● YOUR OBJECTIVE:
Each entry below should appear again exactly as written, without pictures.
┄┄┄┄┄┄┄┄┄┄┄┄┄┄┄┄┄┄┄┄
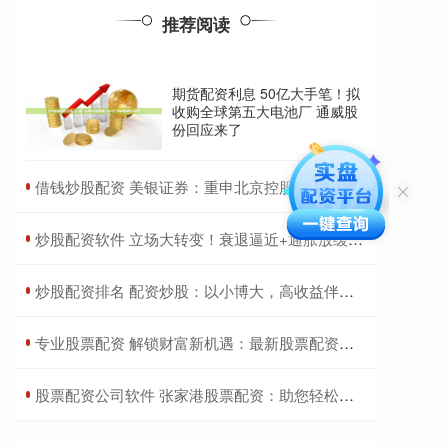
推荐阅读
期货配资利息 50亿大手笔！拟
收购全球第五大电池厂 通威股
份回应来了
​借钱炒股配资 美银证券：重申北京控股“买入”评级 目标价下调至32港元
​炒股配资软件 立场大转变！衰退逼近+通胀放缓 新西兰联储意外降息25基点
​炒股配资排名 配资炒股：以小博大，高收益伴随高风险
​专业股票配资 解锁财富新机遇：最新股票配资平台助你致富
​股票配资公司软件 张家港股票配资：助您轻松撬动财富杠杆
┄┄┄┄┄┄┄┄┄┄┄┄┄┄┄┄┄┄┄┄
● TASK SOLUTION:
推荐阅读
期货配资利息 50亿大手笔！拟
收购全球第五大电池厂 通威股
份回应来了
​借钱炒股配资 美银证券：重申北京控股“买入”评级 目标价下调至32港元
​炒股配资软件 立场大转变！衰退逼近+通胀放缓 新西兰联储意外降息25基点
​炒股配资排名 配资炒股：以小博大，高收益伴随高风险
​专业股票配资 解锁财富新机遇：最新股票配资平台助你致富
​股票配资公司软件 张家港股票配资：助您轻松撬动财富杠杆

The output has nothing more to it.